Mesquite Bowl Blank M-1112
5" x 6" x 3.2"
This is a shallow half-log bowl blank of Texas Honey Mesquite. The overall color is the deep reddish brown of Mesquite heartwood surrounded by a thin band of yellow sapwood, with a complete and well-attached dark brown bark on the backside. It has the bonus of a small branch coming off the backside of the blank; there is likely some pretty grain patterns within. On the cut face, I can see some nice figuring already, probably related to another branch that was present on the off-cut side.
This half-log bowl blank should be suitable for a bowl 5" in diameter and about 2.5" to 3" deep. With the bark on the backside, you have the option of turning a conventional bowl or a "barky" natural-edge bowl. However, if you want a full bark edge on the "natural" rim, you will need to secure the bark with CA glue before and possibly during turning.
This is a most-of-log blank, which includes a small pith in it. There are a few cracks developing, despite being well-sealed. Mesquite is fairly dimensionally stable, so the cracks tend not to develop much compared to other woods.

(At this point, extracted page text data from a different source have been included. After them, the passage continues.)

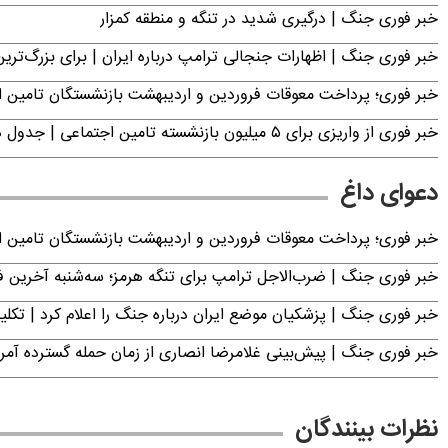
خبر فوری جنگ | درگیری شدید در تنگه و منطقه کمزار
خبر فوری جنگ | اظهارات جنجالی ترامپ درباره ایران | برای بزرگ‌ترین 
خبر فوری؛ پرداخت معوقات فروردین و اردیبهشت بازنشستگان تامی
خبر فوری از واریزی برای ۵ میلیون‌ بازنشسته تامین اجتماعی | جدول دریافت مابه‌التفاوت حقوق فروردین و اردیبهشت
دعوای داغ
خبر فوری؛ پرداخت معوقات فروردین و اردیبهشت بازنشستگان تامی
خبر فوری جنگ | ضرب‌الاجل ترامپ برای تنگه هرمز؛ سه‌شنبه آخرین
خبر فوری جنگ | پزشکیان موضع ایران درباره جنگ را اعلام کرد | 
خبر فوری جنگ | پیش‌بینی غلامرضا انصاری از زمان حمله گسترده آمریک
نظرات بینندگان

For any that are present, I recommend reinforcing them with CA glue prior to turning.
This is a GREEN to partially air-dried bowl blank, meaning that it still retains a lot of its original moisture from when it was a living tree. The blank has been heat-treated to ensure that there are no gnawing critters inside. It has been well-sealed with Anchor Seal and is in the process of slowly drying. It was measured at 35 to 40% MC in April, 2022. If you need a current moisture content, please message us and we'll check its status for you.
About the Tree
This Texas-grown Honey Mesquite tree was harvested in El Campo, Texas in March of 2022. It was cut down by the city for reasons unknown to us, and we were happy to help save the tree from a burn pile. It is possible that this tree was damaged by the Valentine's Day Freeze that Texas suffered in February 2021, which is when our state lost a lot of beautiful trees in an unusually deep and long freeze.
You can feel good about this American-grown hardwood being responsibly harvested and turned into beautiful art by YOU. The tree was in healthy growing condition, with a minimum of bug damage and a nice healthy girth to the trunk. There is some minor evidence of fire damage, perhaps from a campfire, near the base of the tree on one side. It may have been in a fairly protected area such as a city park, as the Mesquite is less twisted and gnarly than trees grown in open pastures. The grain looks generally long and straight and of excellent quality for green or dried turning.